====== Supplied information ======

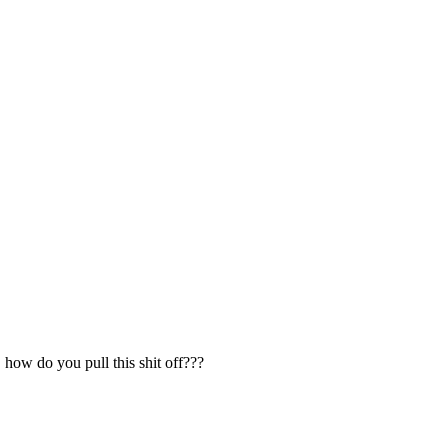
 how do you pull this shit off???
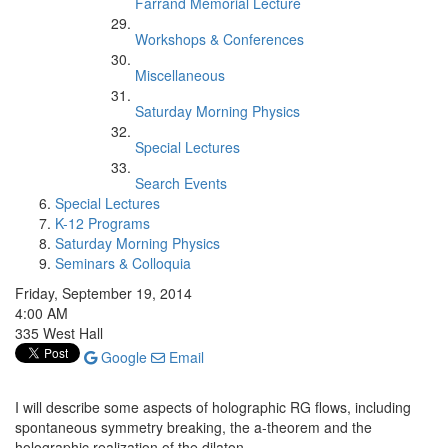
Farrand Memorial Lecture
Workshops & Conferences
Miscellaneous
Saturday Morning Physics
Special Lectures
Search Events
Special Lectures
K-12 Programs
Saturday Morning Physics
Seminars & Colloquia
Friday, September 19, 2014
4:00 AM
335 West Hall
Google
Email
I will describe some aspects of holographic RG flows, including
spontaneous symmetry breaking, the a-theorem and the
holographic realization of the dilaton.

======
====== Supplied information ======

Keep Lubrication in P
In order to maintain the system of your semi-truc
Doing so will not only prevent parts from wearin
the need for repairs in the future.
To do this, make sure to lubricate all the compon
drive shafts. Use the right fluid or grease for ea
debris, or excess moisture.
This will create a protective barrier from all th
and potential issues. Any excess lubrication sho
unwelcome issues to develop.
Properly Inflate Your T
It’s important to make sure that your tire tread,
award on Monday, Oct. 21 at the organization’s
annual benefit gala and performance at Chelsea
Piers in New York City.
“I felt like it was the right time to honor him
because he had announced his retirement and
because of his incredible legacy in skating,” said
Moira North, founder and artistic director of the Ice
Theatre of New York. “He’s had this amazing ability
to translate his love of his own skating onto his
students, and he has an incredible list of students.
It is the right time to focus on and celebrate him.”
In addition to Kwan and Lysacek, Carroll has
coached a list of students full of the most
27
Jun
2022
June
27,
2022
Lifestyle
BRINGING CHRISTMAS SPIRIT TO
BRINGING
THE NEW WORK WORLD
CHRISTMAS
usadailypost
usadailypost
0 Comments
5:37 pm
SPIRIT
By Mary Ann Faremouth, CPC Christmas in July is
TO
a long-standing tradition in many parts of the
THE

======
====== Supplied information ======

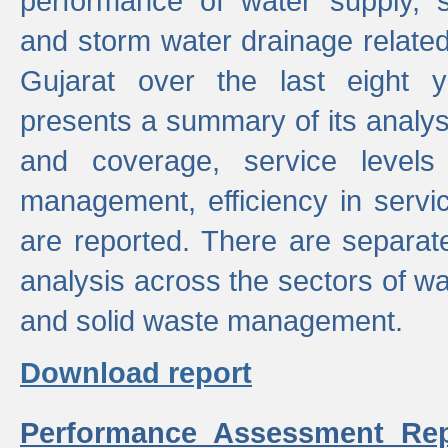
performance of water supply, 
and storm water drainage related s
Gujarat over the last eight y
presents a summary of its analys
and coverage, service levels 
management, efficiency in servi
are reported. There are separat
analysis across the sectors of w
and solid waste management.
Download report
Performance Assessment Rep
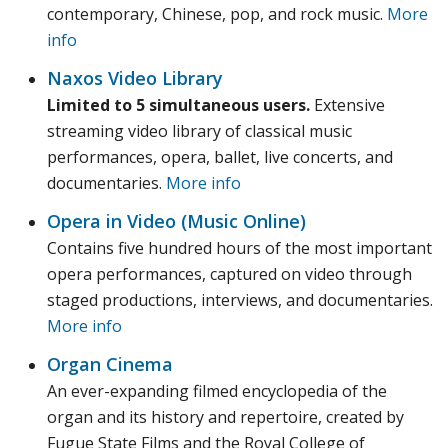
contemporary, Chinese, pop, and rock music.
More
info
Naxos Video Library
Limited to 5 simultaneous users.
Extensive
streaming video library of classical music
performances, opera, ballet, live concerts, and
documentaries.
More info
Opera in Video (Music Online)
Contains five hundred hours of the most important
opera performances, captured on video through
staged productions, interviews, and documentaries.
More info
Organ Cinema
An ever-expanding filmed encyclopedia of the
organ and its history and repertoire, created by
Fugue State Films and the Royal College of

======

Your objective:
Give back, exactly as written, the stretch from the line with "It’s important to" through the line with "It is the right", and no other lines from the records above.

Solution:
It’s important to make sure that your tire tread,
award on Monday, Oct. 21 at the organization’s
annual benefit gala and performance at Chelsea
Piers in New York City.
“I felt like it was the right time to honor him
because he had announced his retirement and
because of his incredible legacy in skating,” said
Moira North, founder and artistic director of the Ice
Theatre of New York. “He’s had this amazing ability
to translate his love of his own skating onto his
students, and he has an incredible list of students.
It is the right time to focus on and celebrate him.”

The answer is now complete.